**WORK INSTRUCTIONS**
The data that follows must be transcribed in full and exactly, minus the pictures.

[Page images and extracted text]
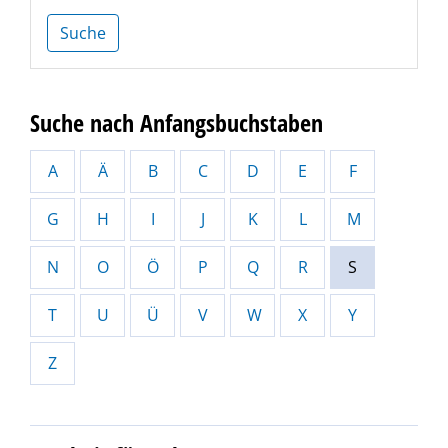
Suche
Suche nach Anfangsbuchstaben
A
Ä
B
C
D
E
F
G
H
I
J
K
L
M
N
O
Ö
P
Q
R
S
T
U
Ü
V
W
X
Y
Z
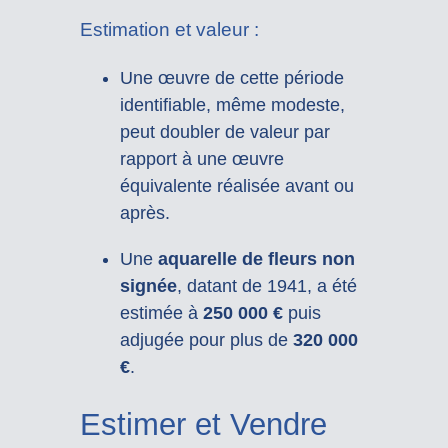
Estimation et valeur :
Une œuvre de cette période
identifiable, même modeste,
peut doubler de valeur par
rapport à une œuvre
équivalente réalisée avant ou
après.
Une
aquarelle de fleurs non
signée
, datant de 1941, a été
estimée à
250 000 €
puis
adjugée pour plus de
320 000
€
.
Estimer et Vendre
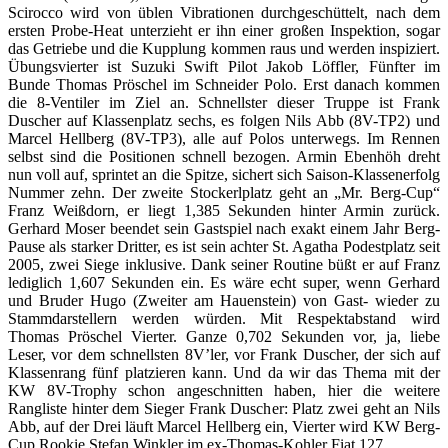
Scirocco wird von üblen Vibrationen durchgeschüttelt, nach dem
ersten Probe-Heat unterzieht er ihn einer großen Inspektion, sogar
das Getriebe und die Kupplung kommen raus und werden inspiziert.
Übungsvierter ist Suzuki Swift Pilot Jakob Löffler, Fünfter im
Bunde Thomas Pröschel im Schneider Polo. Erst danach kommen
die 8-Ventiler im Ziel an. Schnellster dieser Truppe ist Frank
Duscher auf Klassenplatz sechs, es folgen Nils Abb (8V-TP2) und
Marcel Hellberg (8V-TP3), alle auf Polos unterwegs. Im Rennen
selbst sind die Positionen schnell bezogen. Armin Ebenhöh dreht
nun voll auf, sprintet an die Spitze, sichert sich Saison-Klassenerfolg
Nummer zehn. Der zweite Stockerlplatz geht an „Mr. Berg-Cup“
Franz Weißdorn, er liegt 1,385 Sekunden hinter Armin zurück.
Gerhard Moser beendet sein Gastspiel nach exakt einem Jahr Berg-
Pause als starker Dritter, es ist sein achter St. Agatha Podestplatz seit
2005, zwei Siege inklusive. Dank seiner Routine büßt er auf Franz
lediglich 1,607 Sekunden ein. Es wäre echt super, wenn Gerhard
und Bruder Hugo (Zweiter am Hauenstein) von Gast- wieder zu
Stammdarstellern werden würden. Mit Respektabstand wird
Thomas Pröschel Vierter. Ganze 0,702 Sekunden vor, ja, liebe
Leser, vor dem schnellsten 8V’ler, vor Frank Duscher, der sich auf
Klassenrang fünf platzieren kann. Und da wir das Thema mit der
KW 8V-Trophy schon angeschnitten haben, hier die weitere
Rangliste hinter dem Sieger Frank Duscher: Platz zwei geht an Nils
Abb, auf der Drei läuft Marcel Hellberg ein, Vierter wird KW Berg-
Cup Rookie Stefan Winkler im ex-Thomas-Kohler Fiat 127.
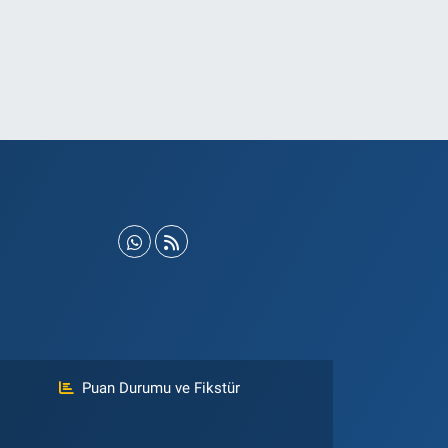
Puan Durumu ve Fikstür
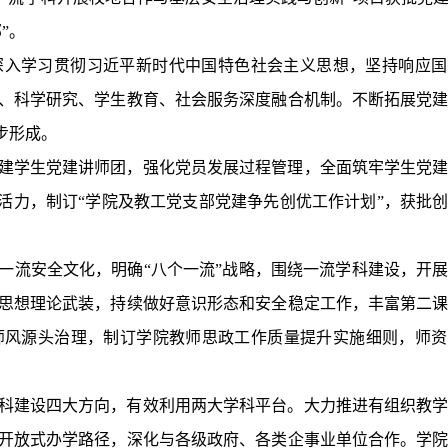
”
。
深入学习贯彻习近平新时代中国特色社会主义思想，坚持响应国
、科学研究、学生教育、社会服务深度融合机制。不断拓展党
步形成。
建学生党建讲师团，强化党员发展过程管理，全面筑牢学生党
活力，制订“学院及教工党支部党建争先创优工作计划”，获批
一流安全文化，明确“八个一流”战略，围绕一流学科建设，开
思想理论武装，持续做好意识形态和安全稳定工作，丰富第二
师风源头治理，制订学院教师思政工作质量提升实施细则，师资
科建设四大方向，有效利用两大学科平台。大力推进有组织教
索开放式办学路径，深化与各级政府、各类企事业单位合作。学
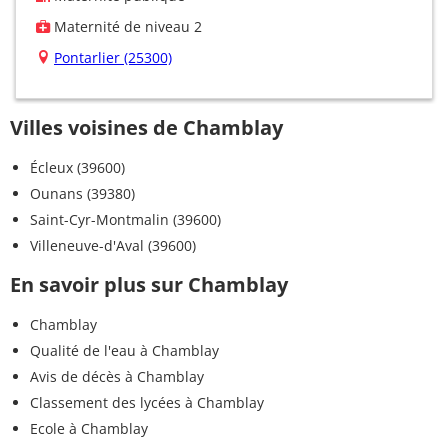
Maternité de niveau 2
Pontarlier (25300)
Villes voisines de Chamblay
Écleux (39600)
Ounans (39380)
Saint-Cyr-Montmalin (39600)
Villeneuve-d'Aval (39600)
En savoir plus sur Chamblay
Chamblay
Qualité de l'eau à Chamblay
Avis de décès à Chamblay
Classement des lycées à Chamblay
Ecole à Chamblay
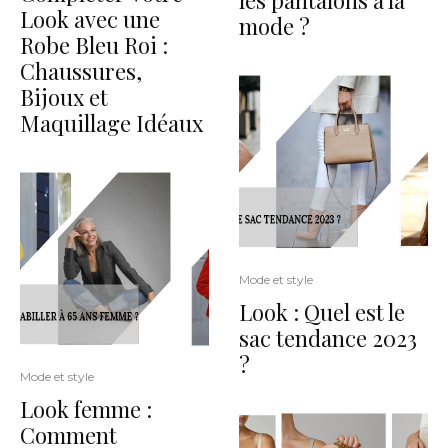
Look avec une
mode ?
Robe Bleu Roi :
Chaussures,
Bijoux et
Maquillage Idéaux
Mode et style
Look : Quel est le
sac tendance 2023
?
Mode et style
Look femme :
Comment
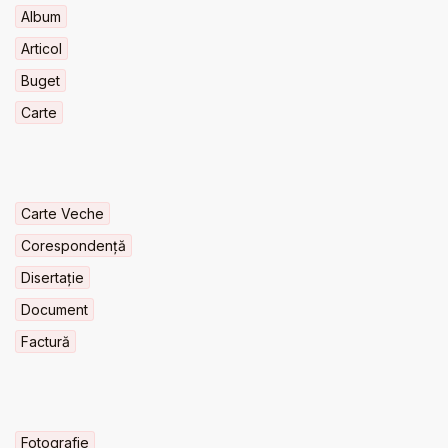
Album
Articol
Buget
Carte
Carte Veche
Corespondență
Disertație
Document
Factură
Fotografie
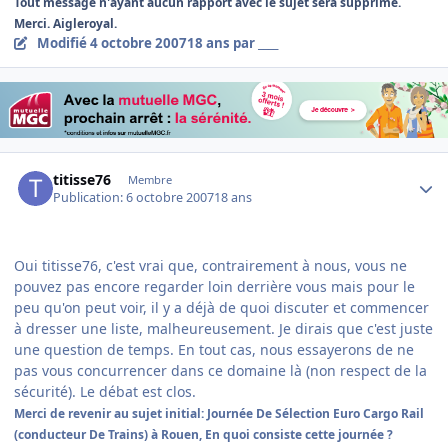
Tout message n'ayant aucun rapport avec le sujet sera supprimé.
Merci. Aigleroyal.
Modifié
4 octobre 2007
18 ans
par ____
Author stats
titisse76
Membre
Publication:
6 octobre 2007
18 ans
Oui titisse76, c'est vrai que, contrairement à nous, vous ne
pouvez pas encore regarder loin derrière vous mais pour le
peu qu'on peut voir, il y a déjà de quoi discuter et commencer
à dresser une liste, malheureusement. Je dirais que c'est juste
une question de temps. En tout cas, nous essayerons de ne
pas vous concurrencer dans ce domaine là (non respect de la
sécurité). Le débat est clos.
Merci de revenir au sujet initial: Journée De Sélection Euro Cargo Rail
(conducteur De Trains) à Rouen, En quoi consiste cette journée ?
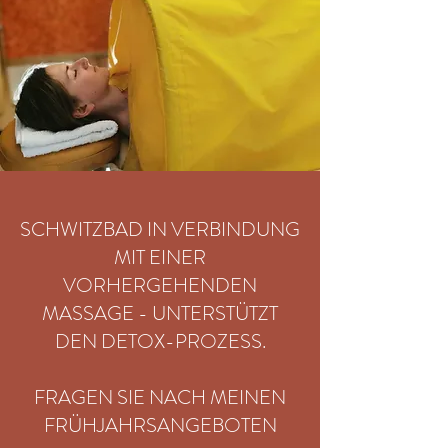
SCHWITZBAD IN VERBINDUNG
MIT EINER
VORHERGEHENDEN
MASSAGE - UNTERSTÜTZT
DEN DETOX-PROZESS.
FRAGEN SIE NACH MEINEN
FRÜHJAHRSANGEBOTEN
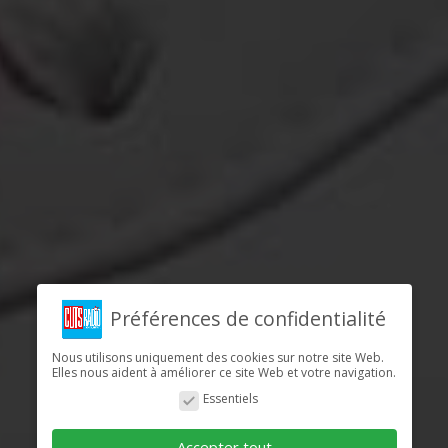
Préférences de confidentialité
Nous utilisons uniquement des cookies sur notre site Web.
Elles nous aident à améliorer ce site Web et votre navigation.
Essentiels
Accepter tout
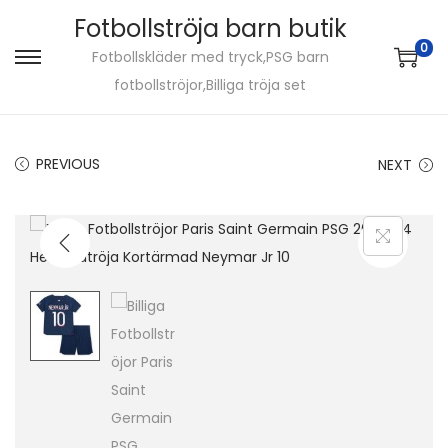
Fotbollströja barn butik
0
Fotbollskläder med tryck,PSG barn
S
S
fotbollströjor,Billiga tröja set
k
k
i
i
p
p
PREVIOUS
NEXT
t
t
o
o
n
c
a
o
v
n
i
t
g
e
a
n
t
t
i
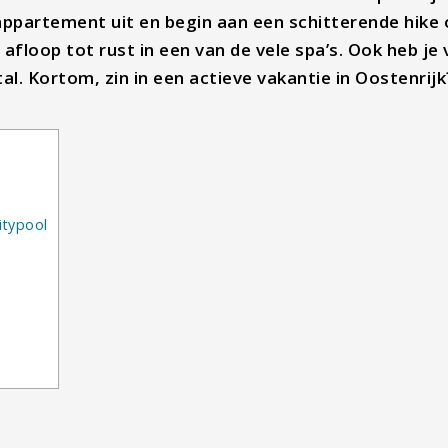
 appartement uit en begin aan een schitterende hike 
floop tot rust in een van de vele spa’s. Ook heb je 
l. Kortom, zin in een actieve vakantie in Oostenrijk
itypool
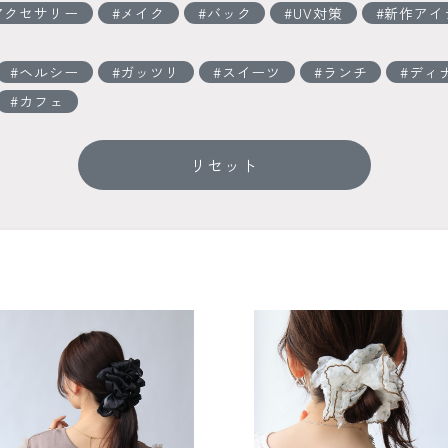
アクセサリー
メイク
バック
UV対策
新作アイ
ヘルシー
ガッツリ
スイーツ
ランチ
ディ
カフェ
リセット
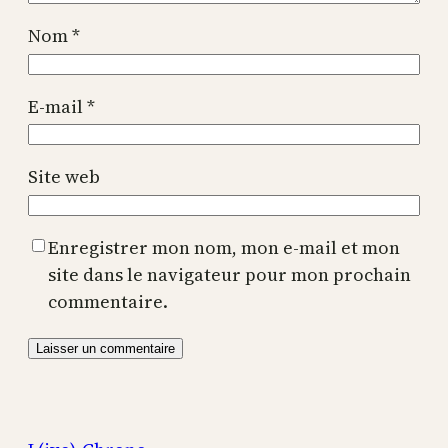
Nom
*
E-mail
*
Site web
Enregistrer mon nom, mon e-mail et mon
site dans le navigateur pour mon prochain
commentaire.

**ANSWER**
Suche
Suche nach Anfangsbuchstaben
A
Ä
B
C
D
E
F
G
H
I
J
K
L
M
N
O
Ö
P
Q
R
S
T
U
Ü
V
W
X
Y
Z
Estimation et valeur :
Une œuvre de cette période
identifiable, même modeste,
peut doubler de valeur par
rapport à une œuvre
équivalente réalisée avant ou
après.
Une
aquarelle de fleurs non
signée
, datant de 1941, a été
estimée à
250 000 €
puis
adjugée pour plus de
320 000
€
.
Estimer et Vendre
Scirocco wird von üblen Vibrationen durchgeschüttelt, nach dem
ersten Probe-Heat unterzieht er ihn einer großen Inspektion, sogar
das Getriebe und die Kupplung kommen raus und werden inspiziert.
Übungsvierter ist Suzuki Swift Pilot Jakob Löffler, Fünfter im
Bunde Thomas Pröschel im Schneider Polo. Erst danach kommen
die 8-Ventiler im Ziel an. Schnellster dieser Truppe ist Frank
Duscher auf Klassenplatz sechs, es folgen Nils Abb (8V-TP2) und
Marcel Hellberg (8V-TP3), alle auf Polos unterwegs. Im Rennen
selbst sind die Positionen schnell bezogen. Armin Ebenhöh dreht
nun voll auf, sprintet an die Spitze, sichert sich Saison-Klassenerfolg
Nummer zehn. Der zweite Stockerlplatz geht an „Mr. Berg-Cup“
Franz Weißdorn, er liegt 1,385 Sekunden hinter Armin zurück.
Gerhard Moser beendet sein Gastspiel nach exakt einem Jahr Berg-
Pause als starker Dritter, es ist sein achter St. Agatha Podestplatz seit
2005, zwei Siege inklusive. Dank seiner Routine büßt er auf Franz
lediglich 1,607 Sekunden ein. Es wäre echt super, wenn Gerhard
und Bruder Hugo (Zweiter am Hauenstein) von Gast- wieder zu
Stammdarstellern werden würden. Mit Respektabstand wird
Thomas Pröschel Vierter. Ganze 0,702 Sekunden vor, ja, liebe
Leser, vor dem schnellsten 8V’ler, vor Frank Duscher, der sich auf
Klassenrang fünf platzieren kann. Und da wir das Thema mit der
KW 8V-Trophy schon angeschnitten haben, hier die weitere
Rangliste hinter dem Sieger Frank Duscher: Platz zwei geht an Nils
Abb, auf der Drei läuft Marcel Hellberg ein, Vierter wird KW Berg-
Cup Rookie Stefan Winkler im ex-Thomas-Kohler Fiat 127.
Puan Durumu ve Fikstür
”
。
深入学习贯彻习近平新时代中国特色社会主义思想，坚持响应国
、科学研究、学生教育、社会服务深度融合机制。不断拓展党
步形成。
建学生党建讲师团，强化党员发展过程管理，全面筑牢学生党
活力，制订“学院及教工党支部党建争先创优工作计划”，获批
一流安全文化，明确“八个一流”战略，围绕一流学科建设，开
思想理论武装，持续做好意识形态和安全稳定工作，丰富第二
师风源头治理，制订学院教师思政工作质量提升实施细则，师资
科建设四大方向，有效利用两大学科平台。大力推进有组织教
索开放式办学路径，深化与各级政府、各类企事业单位合作。学
Maternité de niveau 2
Pontarlier (25300)
Villes voisines de Chamblay
Écleux (39600)
Ounans (39380)
Saint-Cyr-Montmalin (39600)
Villeneuve-d'Aval (39600)
En savoir plus sur Chamblay
Chamblay
Qualité de l'eau à Chamblay
Avis de décès à Chamblay
Classement des lycées à Chamblay
Ecole à Chamblay
Look avec une
mode ?
Robe Bleu Roi :
Chaussures,
Bijoux et
Maquillage Idéaux
Mode et style
Look : Quel est le
sac tendance 2023
?
Mode et style
Look femme :
Comment
Album
Articol
Buget
Carte
Carte Veche
Corespondență
Disertație
Document
Factură
Fotografie
Tout message n'ayant aucun rapport avec le sujet sera supprimé.
Merci. Aigleroyal.
Modifié
4 octobre 2007
18 ans
par ____
Author stats
titisse76
Membre
Publication:
6 octobre 2007
18 ans
Oui titisse76, c'est vrai que, contrairement à nous, vous ne
pouvez pas encore regarder loin derrière vous mais pour le
peu qu'on peut voir, il y a déjà de quoi discuter et commencer
à dresser une liste, malheureusement. Je dirais que c'est juste
une question de temps. En tout cas, nous essayerons de ne
pas vous concurrencer dans ce domaine là (non respect de la
sécurité). Le débat est clos.
Merci de revenir au sujet initial: Journée De Sélection Euro Cargo Rail
(conducteur De Trains) à Rouen, En quoi consiste cette journée ?
SCHWITZBAD IN VERBINDUNG
MIT EINER
VORHERGEHENDEN
MASSAGE - UNTERSTÜTZT
DEN DETOX-PROZESS.
FRAGEN SIE NACH MEINEN
FRÜHJAHRSANGEBOTEN
Préférences de confidentialité
Nous utilisons uniquement des cookies sur notre site Web.
Elles nous aident à améliorer ce site Web et votre navigation.
Essentiels
Accepter tout
Fotbollströja barn butik
0
Fotbollskläder med tryck,PSG barn
S
S
fotbollströjor,Billiga tröja set
k
k
i
i
p
p
PREVIOUS
NEXT
t
t
o
o
n
c
a
o
v
n
i
t
g
e
a
n
t
t
i
 appartement uit en begin aan een schitterende hike 
floop tot rust in een van de vele spa’s. Ook heb je 
l. Kortom, zin in een actieve vakantie in Oostenrijk
itypool
アクセサリー
メイク
バック
UV対策
新作アイ
ヘルシー
ガッツリ
スイーツ
ランチ
ディ
カフェ
リセット
Nom
*
E-mail
*
Site web
Enregistrer mon nom, mon e-mail et mon
site dans le navigateur pour mon prochain
commentaire.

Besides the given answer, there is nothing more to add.